Improving Health Status in the US Today: An Ounce of Prevention Is Worth a Pound of Cure…

As Americans we spend more money on healthcare per capita than any other nation in the world.  We have the latest medical innovations and for decades have been able to provide cutting edge therapy without regard to cost.  However, as a profession, doctors are not doing nearly enough when it comes to prevention of disease.  Certainly, costs will be reduced if we are able to prevent chronic illness and associated complications.  By focusing on better health on the front end, we may be able to significantly impact cost on the back end.

An article this week in the New York Times highlights the issue with the American lifestyle and the widespread lack of individual responsibility when it comes to health and wellness.  In the article, author Sabrina Tavernise explores the change that immigrants experience in their health status after living in the US for an extended period of time.  Research has shown that the longer immigrants live in the US, the higher their rates of high blood pressure, heart disease and diabetes becomes.  Scientists have looked at these data and have postulated that much of the change in health status for immigrants is related to the adoption of common American habits such as smoking, drinking, high calorie/low nutrient diets and sedentary lifestyles.  In addition, areas where large populations of immigrants reside often contain large numbers of fast food restaurants–providing easy access to poor food choices.

I believe much can be learned about preventative health from lifestyle research.  Most importantly, studies such as the ones discussed in the New York Times emphasize the significant impact lifestyle choices can have on the overall health of a populations.  As a nation, we must work diligently to reinvent our healthcare system and contain costs.  It is readily apparent that physicians must spend more time providing preventative counselling and promoting better health choices.  Here are my Top Five Points of emphasis for prevention:

1. Education:  It is imperative that we educate patients on risk factors for illness and how they may go about modifying risk.  Patients need to understand the consequences of poor health choices and how these choices may negatively impact them and their families

2. Assessment:  Physicians must spend time in the office with each patient and carefully assess their individual risk.  Diagnostic testing and screening for disease in high risk individuals is warranted. Once testing and assessment is completed, a frank discussion with patient and family is required in order to promote positive lifestyle changes.
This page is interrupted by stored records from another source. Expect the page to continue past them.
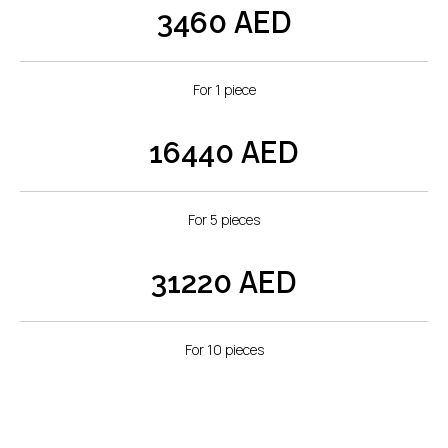
AED
3460
Premium Graphic
Printing:
For 1 piece
The heart of the Pop-Up Display lies in our state-of-
the-art printing process. Using dye-sublimation
AED
16440
technology, we transfer your graphics seamlessly
onto the display material, ensuring prints that are not
only vibrant but also resistant to fading over time.
For 5 pieces
Precision Magnetic
Connections:
AED
31220
The frame features precision magnetic connections,
ensuring that the Pop-Up Display unfolds seamlessly
For 10 pieces
and locks into place with precision. The magnetic
connections guarantee a secure and sturdy display
that maintains its shape throughout your promotional
activities.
3. Empowerment:  Healthcare providers must empower patients to take control of their own healthcare.  Patients must become active engaged participants in the journey to better health in order to impact outcome.  Patients must understand that they MUST take individual responsibility for poor lifestyle choices and work to effect individual change.

4. Encouragement:  Changing lifelong habits can be incredibly difficult.  Patients may resist change and deny risk.  However, physicians must help patients to set reasonable goals, cheer them along their journey and celebrate victories–no matter how big or small.  We must work hard to promote a positive attitude along the way.
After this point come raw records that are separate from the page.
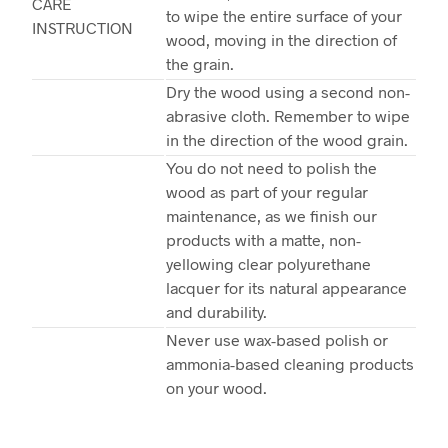
CARE
to wipe the entire surface of your
INSTRUCTION
wood, moving in the direction of
the grain.
Dry the wood using a second non-
abrasive cloth. Remember to wipe
in the direction of the wood grain.
You do not need to polish the
wood as part of your regular
maintenance, as we finish our
products with a matte, non-
yellowing clear polyurethane
lacquer for its natural appearance
and durability.
Never use wax-based polish or
ammonia-based cleaning products
on your wood.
5. Reassessment:  Certainly, once lifestyle changes have been made and goals met, it is important to reassess risk.  This may require follow up testing and may result in new goals and other potential therapeutic changes.  However, it is essential to communicate with the patient and continue to motivate them to make positive lifestyle choices.

It is clear that as a nation, we make poor lifestyle choices that may significantly contribute to the development of chronic diseases and increase healthcare costs.  Studies such as the one discussed in the New York Times demonstrate the powerful effects of culture and lifestyle on one’s health and susceptibility to disease.  When citizens from other countries or cultures move to the US, it appears that our lifestyle has a negative impact on their health.  Individual responsibility and patient engagement are critical to prevention of disease.  It is essential that we begin to focus more on prevention in order to gain control of healthcare costs and ensure that all Americans have access to care.